In the first article in this series I wrote about the various ways in which big data needs to be considered over and above what database you are going to host it on, specifically with respect to governance and management of that data. One of the issues I highlighted was trust: if you can't trust the data you are basing your decisions on then you are effectively up the proverbial creek without the requisite paddle. Of course, this applies to conventional analytic environments as well and, heaven knows, there are plenty of companies that are still making decisions based upon faulty data though often that is a matter of either wilful ignorance or blindness to reality; they should wake up and smell the coffee - but that's another story.

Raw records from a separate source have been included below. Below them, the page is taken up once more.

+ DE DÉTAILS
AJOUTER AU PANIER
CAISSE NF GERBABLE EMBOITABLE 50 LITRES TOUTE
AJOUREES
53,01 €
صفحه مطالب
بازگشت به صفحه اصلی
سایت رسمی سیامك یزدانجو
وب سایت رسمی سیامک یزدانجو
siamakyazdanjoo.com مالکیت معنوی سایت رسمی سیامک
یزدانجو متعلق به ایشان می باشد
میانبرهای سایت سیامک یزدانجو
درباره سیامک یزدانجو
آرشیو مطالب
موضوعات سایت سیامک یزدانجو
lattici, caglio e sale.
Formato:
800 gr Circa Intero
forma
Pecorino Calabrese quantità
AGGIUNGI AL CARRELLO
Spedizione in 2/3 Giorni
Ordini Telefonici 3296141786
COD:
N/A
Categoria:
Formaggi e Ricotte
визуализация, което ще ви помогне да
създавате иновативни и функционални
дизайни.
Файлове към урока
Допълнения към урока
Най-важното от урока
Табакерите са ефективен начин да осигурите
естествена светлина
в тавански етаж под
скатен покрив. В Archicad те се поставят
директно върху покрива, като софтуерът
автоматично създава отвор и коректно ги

Anyway, let's suppose that you have got the message about good quality data with respect to your normal transactional environment. Is there any logical reason why the same shouldn't apply to big data? Of course there are differences: machine generated data is not usually subject to errors unless there is a fault in the sensor or whatever device you are using and many (most?) modern devices are capable of detecting when a fault has arisen and alerting that fact so that relevant results can be ignored. However, machine generated data is prone to duplication. A simple example would be a call detail record (CDR) in a mobile phone environment. If you are moving while phoning and transferring from one antenna to another then you will generate more than one CDR for the same call. Actually, it's more complex than this but you get the idea. And the same applies to other sorts of sensor-based systems as well as things like capital markets.

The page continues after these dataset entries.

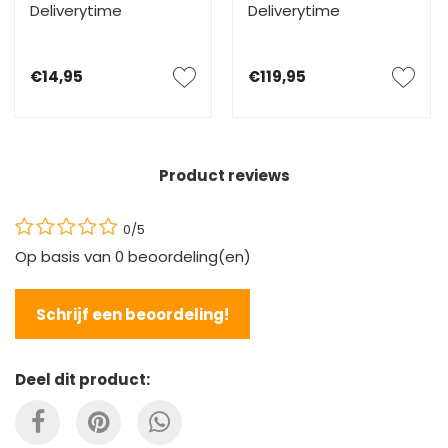
Deliverytime
Deliverytime
€14,95
€119,95
Product reviews
0/5
Op basis van
0
beoordeling(en)
Schrijf een beoordeling!
Deel dit product:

When it comes to unstructured data from social media you also have duplication issues (retweets for example) as well as abbreviations and spelling mistakes to consider. While you might like to have semantically aware analytic tools the truth is that these will never cover all the possible combinations of what may crop up. And even if you could there will need to be human intervention at least on some occasions: does LOL stand for "lots of love" or "laugh out loud"? It's not difficult to imagine situations where the latter is pouring scorn on whatever is being discussed while the former is simply a sign-off.
So, the bottom line is that you need data quality or, more broadly, data governance, for big data just as much as you do for conventional data. It may be nuanced and have slightly different emphases but the requirement remains. Moreover, because you are likely to have different types of big data to analyse, then you will need different approaches depending on the type of data.
Data governance may be further complicated if you are streaming data in real-time. For this sort of data, assuming you also need real-time analyses, then you are going to have to assume that the data is accurate: you may have time to remove duplicates and you might have time to detect missing data but you are certainly not going to have time to do much else.